We do lay the blame for certain kinds of barbarities perpetrated against women by religious people on religion, for the reason that the perpetrators of the crimes themselves cite religion as the justification for the crimes. We take them at their word. We quoted people saying things like “We will do what Allah has instructed us” (p 174). Without that, a bunch of men stoning a young girl to death in front of a crowd of people would be universally seen as a criminal act; with it, it is seen by some as pious, and not only permitted but mandated. This fact really does make a difference. It makes the same difference that the phrase “church teachings” makes when the pope and bishops fight equality legislation in the UK.

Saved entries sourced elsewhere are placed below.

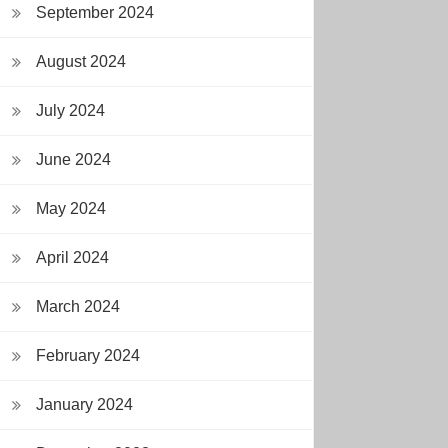
September 2024
August 2024
July 2024
June 2024
May 2024
April 2024
March 2024
February 2024
January 2024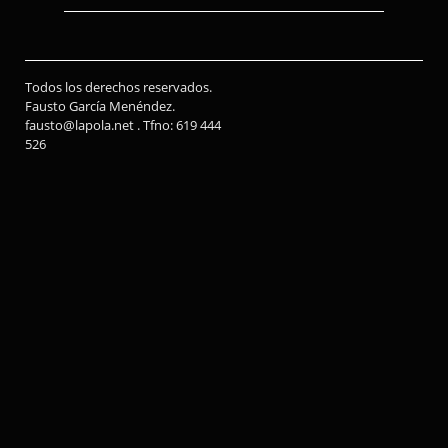
Todos los derechos reservados.
Fausto García Menéndez.
fausto@lapola.net . Tfno: 619 444
526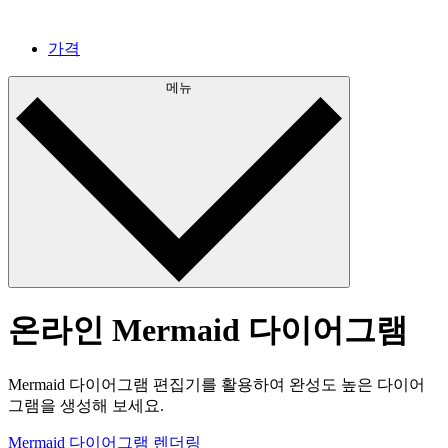
가격
메뉴
온라인 Mermaid 다이어그램
Mermaid 다이어그램 편집기를 활용하여 완성도 높은 다이어
그램을 생성해 보세요.
Mermaid 다이어그램 렌더링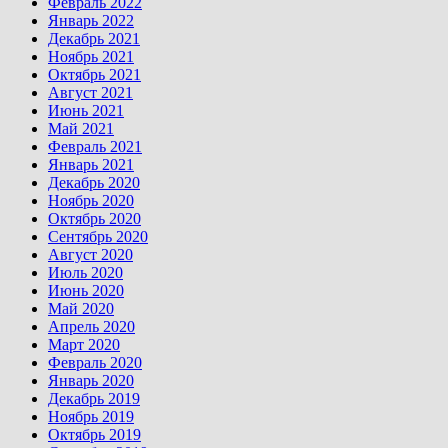
Февраль 2022
Январь 2022
Декабрь 2021
Ноябрь 2021
Октябрь 2021
Август 2021
Июнь 2021
Май 2021
Февраль 2021
Январь 2021
Декабрь 2020
Ноябрь 2020
Октябрь 2020
Сентябрь 2020
Август 2020
Июль 2020
Июнь 2020
Май 2020
Апрель 2020
Март 2020
Февраль 2020
Январь 2020
Декабрь 2019
Ноябрь 2019
Октябрь 2019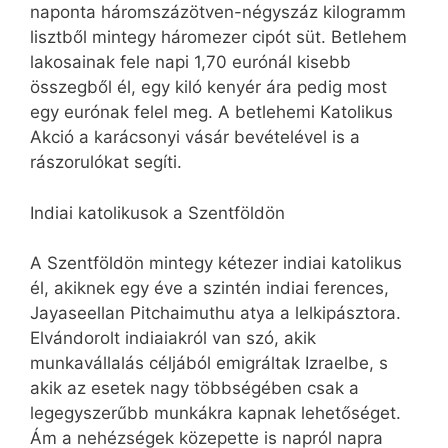
naponta háromszázötven-négyszáz kilogramm
lisztből mintegy háromezer cipót süt. Betlehem
lakosainak fele napi 1,70 eurónál kisebb
összegből él, egy kiló kenyér ára pedig most
egy eurónak felel meg. A betlehemi Katolikus
Akció a karácsonyi vásár bevételével is a
rászorulókat segíti.
Indiai katolikusok a Szentföldön
A Szentföldön mintegy kétezer indiai katolikus
él, akiknek egy éve a szintén indiai ferences,
Jayaseellan Pitchaimuthu atya a lelkipásztora.
Elvándorolt indiaiakról van szó, akik
munkavállalás céljából emigráltak Izraelbe, s
akik az esetek nagy többségében csak a
legegyszerűbb munkákra kapnak lehetőséget.
Ám a nehézségek közepette is napról napra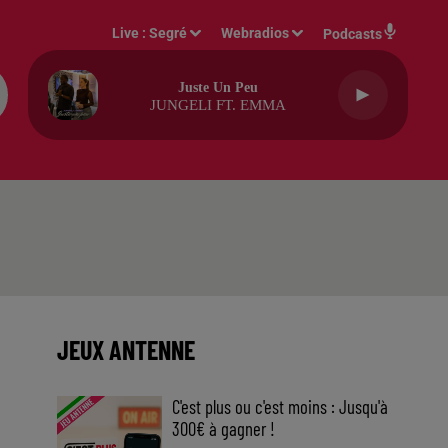
Live :
Segré
Webradios
Podcasts
Juste Un Peu
JUNGELI FT. EMMA
JEUX ANTENNE
C'est plus ou c'est moins : Jusqu'à
300€ à gagner !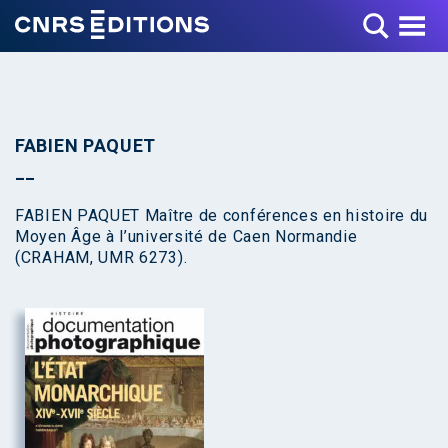
Toggle Menu
FABIEN PAQUET
FABIEN PAQUET Maître de conférences en histoire du
Moyen Âge à l’université de Caen Normandie
(CRAHAM, UMR 6273).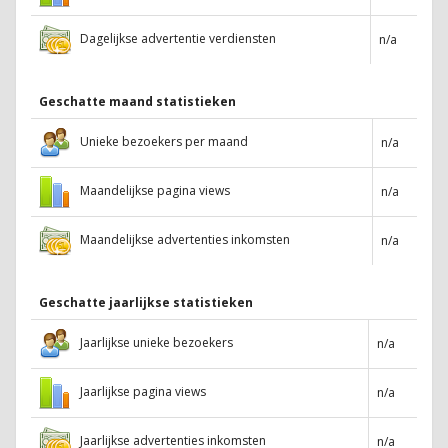
Dagelijkse advertentie verdiensten
n/a
Geschatte maand statistieken
Unieke bezoekers per maand
n/a
Maandelijkse pagina views
n/a
Maandelijkse advertenties inkomsten
n/a
Geschatte jaarlijkse statistieken
Jaarlijkse unieke bezoekers
n/a
Jaarlijkse pagina views
n/a
Jaarlijkse advertenties inkomsten
n/a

We don’t claim that all religion always makes people act like that, or that some religion makes all its adherents act like that. We do claim that religion makes brutalities that would otherwise be obviously unacceptable into pious acts, and that that fact makes a major difference.

That’s what I said there. Well it’s undeniable, surely. It’s not an all or nothing claim, it’s a something claim. That ‘something’ is not an invention or a fantasy. Just look at the self-righteous way the Vatican hierarchy is carrying on. You don’t see the Mafia acting that way! They don’t give sermons in huge churches saying all this fuss about child rape is just ‘petty gossip.’ They just shoot their way out, or bribe everyone in sight, or both. At least with them there’s no confusion.